● Data supplied:
--------
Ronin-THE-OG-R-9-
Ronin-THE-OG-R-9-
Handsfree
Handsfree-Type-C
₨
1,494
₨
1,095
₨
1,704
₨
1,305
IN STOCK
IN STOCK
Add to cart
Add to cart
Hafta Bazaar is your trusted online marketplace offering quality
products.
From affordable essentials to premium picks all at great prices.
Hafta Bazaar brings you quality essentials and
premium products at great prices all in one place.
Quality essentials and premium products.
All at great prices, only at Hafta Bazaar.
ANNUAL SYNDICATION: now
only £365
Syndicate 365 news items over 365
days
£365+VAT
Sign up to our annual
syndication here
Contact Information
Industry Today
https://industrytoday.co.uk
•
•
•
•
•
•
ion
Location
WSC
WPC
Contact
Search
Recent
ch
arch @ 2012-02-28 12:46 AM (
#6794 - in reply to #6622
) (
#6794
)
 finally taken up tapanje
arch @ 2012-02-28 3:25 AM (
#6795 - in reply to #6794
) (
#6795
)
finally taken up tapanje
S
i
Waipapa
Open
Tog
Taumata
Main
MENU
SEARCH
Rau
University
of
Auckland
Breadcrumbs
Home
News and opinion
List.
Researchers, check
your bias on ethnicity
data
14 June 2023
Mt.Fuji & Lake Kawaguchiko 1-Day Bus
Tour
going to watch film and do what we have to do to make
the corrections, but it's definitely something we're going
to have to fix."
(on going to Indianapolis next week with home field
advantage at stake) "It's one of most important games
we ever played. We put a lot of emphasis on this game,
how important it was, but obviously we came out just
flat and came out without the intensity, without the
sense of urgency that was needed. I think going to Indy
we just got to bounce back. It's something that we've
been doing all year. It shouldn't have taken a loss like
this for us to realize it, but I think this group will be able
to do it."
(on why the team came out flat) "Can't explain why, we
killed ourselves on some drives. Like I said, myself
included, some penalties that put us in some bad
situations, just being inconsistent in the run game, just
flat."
--------
● Exercise details:
Please repeat the data above verbatim, all of it.

● Solution:
Ronin-THE-OG-R-9-
Ronin-THE-OG-R-9-
Handsfree
Handsfree-Type-C
₨
1,494
₨
1,095
₨
1,704
₨
1,305
IN STOCK
IN STOCK
Add to cart
Add to cart
Hafta Bazaar is your trusted online marketplace offering quality
products.
From affordable essentials to premium picks all at great prices.
Hafta Bazaar brings you quality essentials and
premium products at great prices all in one place.
Quality essentials and premium products.
All at great prices, only at Hafta Bazaar.
ANNUAL SYNDICATION: now
only £365
Syndicate 365 news items over 365
days
£365+VAT
Sign up to our annual
syndication here
Contact Information
Industry Today
https://industrytoday.co.uk
•
•
•
•
•
•
ion
Location
WSC
WPC
Contact
Search
Recent
ch
arch @ 2012-02-28 12:46 AM (
#6794 - in reply to #6622
) (
#6794
)
 finally taken up tapanje
arch @ 2012-02-28 3:25 AM (
#6795 - in reply to #6794
) (
#6795
)
finally taken up tapanje
S
i
Waipapa
Open
Tog
Taumata
Main
MENU
SEARCH
Rau
University
of
Auckland
Breadcrumbs
Home
News and opinion
List.
Researchers, check
your bias on ethnicity
data
14 June 2023
Mt.Fuji & Lake Kawaguchiko 1-Day Bus
Tour
going to watch film and do what we have to do to make
the corrections, but it's definitely something we're going
to have to fix."
(on going to Indianapolis next week with home field
advantage at stake) "It's one of most important games
we ever played. We put a lot of emphasis on this game,
how important it was, but obviously we came out just
flat and came out without the intensity, without the
sense of urgency that was needed. I think going to Indy
we just got to bounce back. It's something that we've
been doing all year. It shouldn't have taken a loss like
this for us to realize it, but I think this group will be able
to do it."
(on why the team came out flat) "Can't explain why, we
killed ourselves on some drives. Like I said, myself
included, some penalties that put us in some bad
situations, just being inconsistent in the run game, just
flat."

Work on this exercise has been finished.